Personne n'est en mesure de dire exactement ce qui se passerait en cas de oui, mais il est évident que les secteurs dans lesquels les revenus sont encore au-dessous de cette limite ne pourraient pas s'adapter en trois ans (comme l'impose l'initiative). Parlons concret, il s'agit du commerce de détail, des restaurants, de l'hôtellerie, des entreprises actives dans le nettoyage, de l'entretien des jardins, de l'agriculture…

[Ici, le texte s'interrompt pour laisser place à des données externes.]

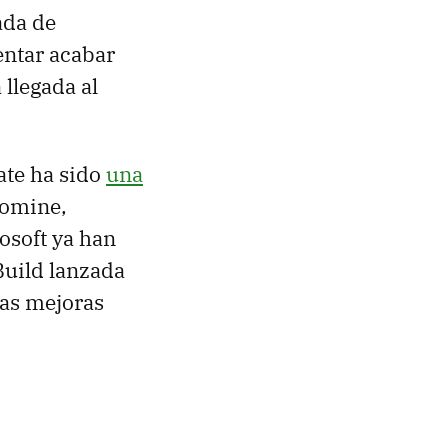
ada de
entar acabar
 llegada al
te ha sido
una
nomine,
osoft ya han
uild lanzada
las mejoras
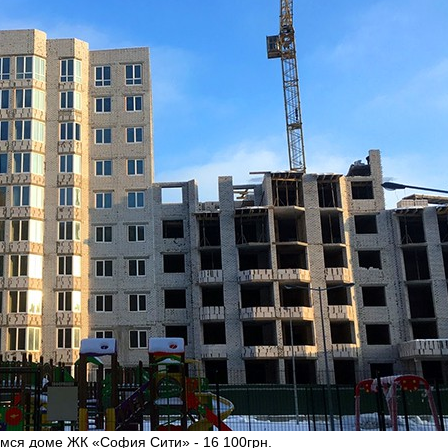
емся доме ЖК «София Сити» - 16 100грн.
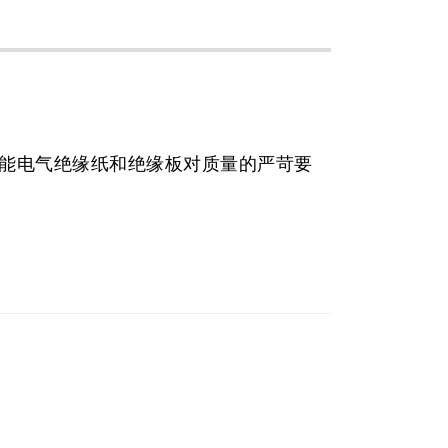
能电气绝缘纸和绝缘板对质量的严苛要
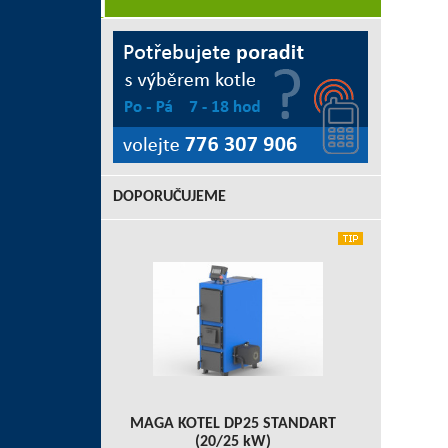
DOPORUČUJEME
MAGA KOTEL DP25 STANDART
(20/25 kW)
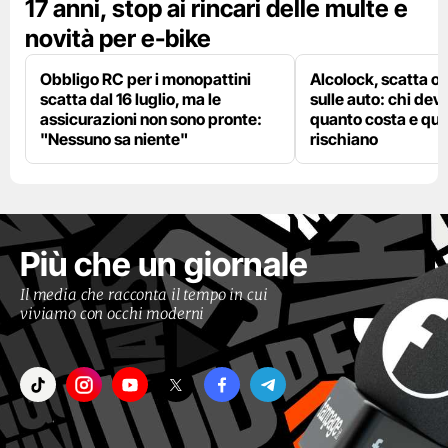
17 anni, stop ai rincari delle multe e
novità per e-bike
Obbligo RC per i monopattini
Alcolock, scatta og
scatta dal 16 luglio, ma le
sulle auto: chi deve
assicurazioni non sono pronte:
quanto costa e qual
"Nessuno sa niente"
rischiano
Più che un giornale
Il media che racconta il tempo in cui
viviamo con occhi moderni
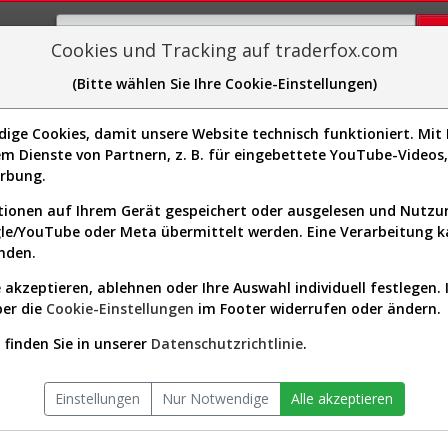
Cookies und Tracking auf traderfox.com
(Bitte wählen Sie Ihre Cookie-Einstellungen)
plorer
Sector-Spider
Easy-Scan
Visualizations
H
ng Co.
ge Cookies, damit unsere Website technisch funktioniert. Mit I
Website:
m Dienste von Partnern, z. B. für eingebettete YouTube-Video
Sektor:
Utilities / Utilities - Regulated
5N1054]
erbung.
Börsenwert:
2.12 Mrd. USD
Anzahl
42,093,536
ionen auf Ihrem Gerät gespeichert oder ausgelesen und Nutz
Aktien:
gle/YouTube oder Meta übermittelt werden. Eine Verarbeitung 
nden.
 akzeptieren, ablehnen oder Ihre Auswahl individuell festlegen. 
ing Aktien Verlauf seit Beginn
ber die
Cookie-Einstellungen
im Footer widerrufen oder ändern.
finden Sie in unserer
Datenschutzrichtlinie
.
Einstellungen
Nur Notwendige
Alle akzeptieren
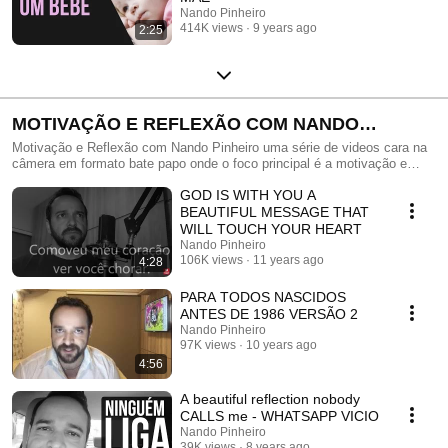
Nando Pinheiro
414K views
9 years ago
2:25
MOTIVAÇÃO E REFLEXÃO COM NANDO
PINHEIRO
Motivação e Reflexão com Nando Pinheiro uma série de videos cara na
câmera em formato bate papo onde o foco principal é a motivação e
reflexão sobre assuntos diversos do cotidiano e do comportamento
GOD IS WITH YOU A
humano, inscreva-se no canal para conferir mais vídeos como esse!
BEAUTIFUL MESSAGE THAT
WILL TOUCH YOUR HEART
Nando Pinheiro
106K views
11 years ago
4:28
PARA TODOS NASCIDOS
ANTES DE 1986 VERSÃO 2
Nando Pinheiro
97K views
10 years ago
4:56
A beautiful reflection nobody
CALLS me - WHATSAPP VICIO
Nando Pinheiro
39K views
8 years ago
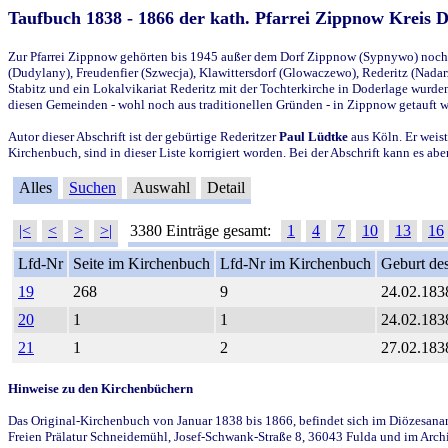
Taufbuch 1838 - 1866 der kath. Pfarrei Zippnow Kreis 
Zur Pfarrei Zippnow gehörten bis 1945 außer dem Dorf Zippnow (Sypnywo) noch d
(Dudylany), Freudenfier (Szwecja), Klawittersdorf (Glowaczewo), Rederitz (Nadarz
Stabitz und ein Lokalvikariat Rederitz mit der Tochterkirche in Doderlage wurd
diesen Gemeinden - wohl noch aus traditionellen Gründen - in Zippnow getauft 
Autor dieser Abschrift ist der gebürtige Rederitzer
Paul Lüdtke
aus Köln. Er weist
Kirchenbuch, sind in dieser Liste korrigiert worden. Bei der Abschrift kann es 
Alles
Suchen
Auswahl
Detail
|<
<
>
>|
3380 Einträge gesamt:
1
4
7
10
13
16
Lfd-Nr
Seite im Kirchenbuch
Lfd-Nr im Kirchenbuch
Geburt des
19
268
9
24.02.183
20
1
1
24.02.183
21
1
2
27.02.183
Hinweise zu den Kirchenbüchern
Das Original-Kirchenbuch von Januar 1838 bis 1866, befindet sich im Diözesanarch
Freien Prälatur Schneidemühl, Josef-Schwank-Straße 8, 36043 Fulda und im Archi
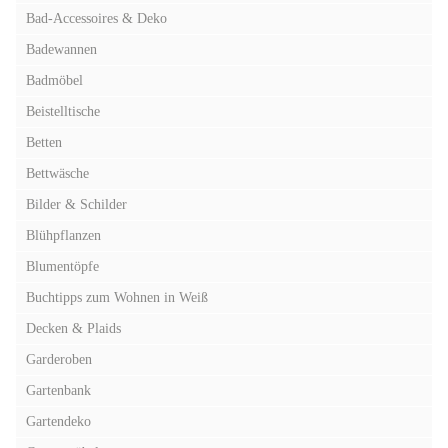
Bad-Accessoires & Deko
Badewannen
Badmöbel
Beistelltische
Betten
Bettwäsche
Bilder & Schilder
Blühpflanzen
Blumentöpfe
Buchtipps zum Wohnen in Weiß
Decken & Plaids
Garderoben
Gartenbank
Gartendeko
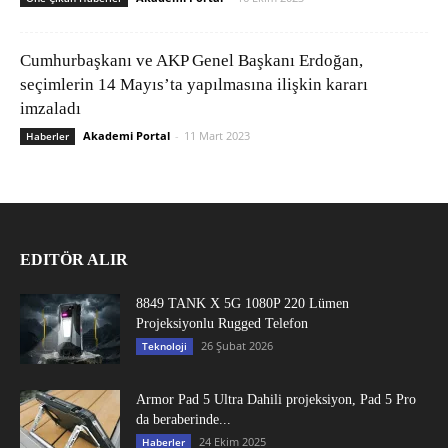
Cumhurbaşkanı ve AKP Genel Başkanı Erdoğan,
seçimlerin 14 Mayıs’ta yapılmasına ilişkin kararı
imzaladı
Akademi Portal
-
11 Mart 2023
Haberler
EDITÖR ALIR
8849 TANK X 5G 1080P 220 Lümen
Projeksiyonlu Rugged Telefon
26 Şubat 2026
Teknoloji
Armor Pad 5 Ultra Dahili projeksiyon, Pad 5 Pro
da beraberinde...
24 Ekim 2025
Haberler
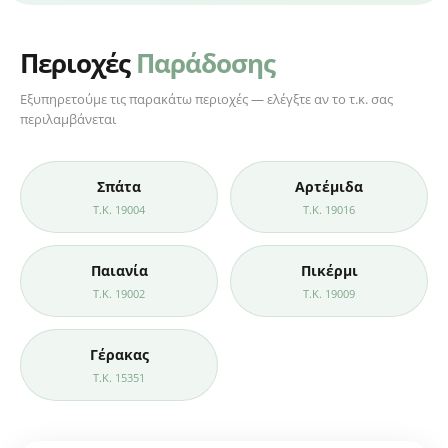
Περιοχές
Παράδοσης
Εξυπηρετούμε τις παρακάτω περιοχές — ελέγξτε αν το τ.κ. σας
περιλαμβάνεται
Σπάτα
Αρτέμιδα
Τ.Κ. 19004
Τ.Κ. 19016
Παιανία
Πικέρμι
Τ.Κ. 19002
Τ.Κ. 19009
Γέρακας
Τ.Κ. 15351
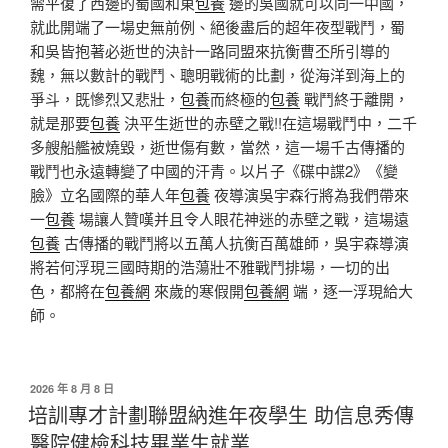
需平復了西邊的蜀國和東
包養
邊的吳國就可以同一中國，
就此開端了一場史無前例、絕後盡后的超年夜型戰鬥，蜀
和吳皆抱著必逝世的決計一路同盟來抗衡曹丕所引導的
魏，無以數計的戰鬥、聰明戰術的比劃，從海洋到海上的
爭斗，既慘烈又悲壯，
包養
而終極的
包養
戰鬥終于離開，
就是那要
包養
決平生逝世的赤壁之戰!!在這場戰鬥中，二千
多艘船艦被燒毀，逝世傷有數，當然，這一場千古傳播的
戰鬥也永遠轉變了中國的汗青。以片子《碟中諜2》《變
臉》立名國際的華人年
包養
夜導演吳宇森行將為我們帶來
一
包養
場讓人贊嘆并且令人眼花神迷的赤壁之戰，這場遠
包養
古傳播的戰鬥將以五萬人抗衡百萬雄師，吳宇森導演
將若何浮現三國時期的浩蕩壯不雅戰鬥排場，一切的出
色，都將在
包養網
來歲的寒假開
包養網
端，逐一浮現給大
師。
發
2026 年 8 月 8 日
佈
培訓專才計劃聯盟納進年夜學生 助信息秀傳
於
醫院健檢科技畢業生就業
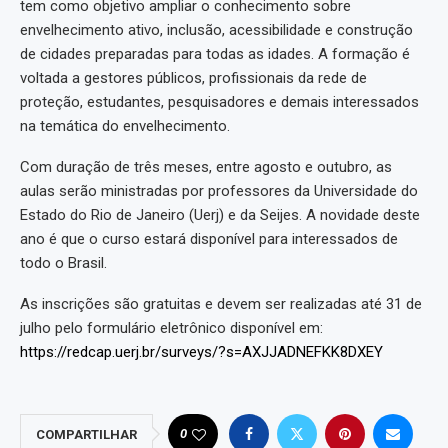
tem como objetivo ampliar o conhecimento sobre
envelhecimento ativo, inclusão, acessibilidade e construção
de cidades preparadas para todas as idades. A formação é
voltada a gestores públicos, profissionais da rede de
proteção, estudantes, pesquisadores e demais interessados
na temática do envelhecimento.
Com duração de três meses, entre agosto e outubro, as
aulas serão ministradas por professores da Universidade do
Estado do Rio de Janeiro (Uerj) e da Seijes. A novidade deste
ano é que o curso estará disponível para interessados de
todo o Brasil.
As inscrições são gratuitas e devem ser realizadas até 31 de
julho pelo formulário eletrônico disponível em:
https://redcap.uerj.br/surveys/?s=AXJJADNEFKK8DXEY
0
COMPARTILHAR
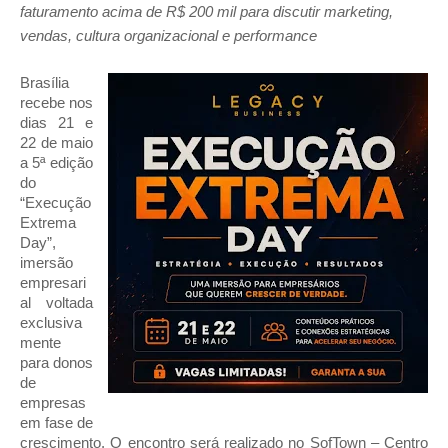
faturamento acima de R$ 200 mil para discutir marketing, 
vendas, cultura organizacional e performance
Brasília 
recebe nos 
dias 21 e 
22 de maio 
a 5ª edição 
do 
“Execução 
Extrema 
Day”, 
imersão 
empresari
al voltada 
exclusiva
mente 
para donos 
de 
empresas 
em fase de 
crescimento. O encontro será realizado no SofTown – Centro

Toutes ces branches ne pourraient pas augmenter les prix pour compenser la hausse des salaires. Le consommateur irait voir ailleurs. Vous en doutez? Les Suisses ne se sont-ils pas précipités faire leurs courses en France voisine, en Allemagne et en Italie lors de la flambée du franc face à l'euro en 2011? On peut parier que si le prix des nuitées et des remontées mécaniques (encore un secteur qui emploie bon nombre de personnes à des salaires inférieurs à 4000 francs par mois) flambaient, ils n'hésiteront pas à passer leurs vacances de ski en Autriche ou en France plutôt que dans les Grisons ou les Alpes vaudoises. Et je ne parle pas des étrangers qui ne viendront plus!

Les consommateurs sont extrêmement sensibles aux prix et sont prêts à faire des dizaines de kilomètres chaque semaine pour réaliser de bonnes affaires. L'information circule très vite. La mobilité n'a jamais été aussi élevée. Lorsque les syndicats viennent promettre la main sur le cœur que la hausse des prix qu'impliquerait une hausse des salaires est "parfaitement acceptable", ils font avant tout preuve d'irresponsabilité.

Les emplois les plus précarisés par cette initiative sont justement occupés par les personnes qui ne touchent pas 4000 francs par mois. La spécialisation qu'a connue notre pays a déjà fortement réduit le nombre de postes destinés aux personnes peu ou pas qualifiées proposés dans notre pays. Cette initiative serait le coup de grâce.

Le salaire minimum n'est pas un tabou, loin de là. Certaines branches, comme les machines, certaines entreprises, comme Migros ou Coop, en ont négocié avec les syndicats. Mais les rémunérations de base ne peuvent pas être les mêmes à l'usine, dans un restaurant d'altitude, dans un palace, à l'épicerie et au supermarché. Les solutions doivent être taillées sur mesure, en partenariat avec les syndicats et/ou les représentants du personnel. C'est justement ce que la Suisse a fait jusqu'ici, avec succès: notre chômage est l'un des plus bas du monde. 

Cette initiative apporte plus de problèmes que de solutions. Non!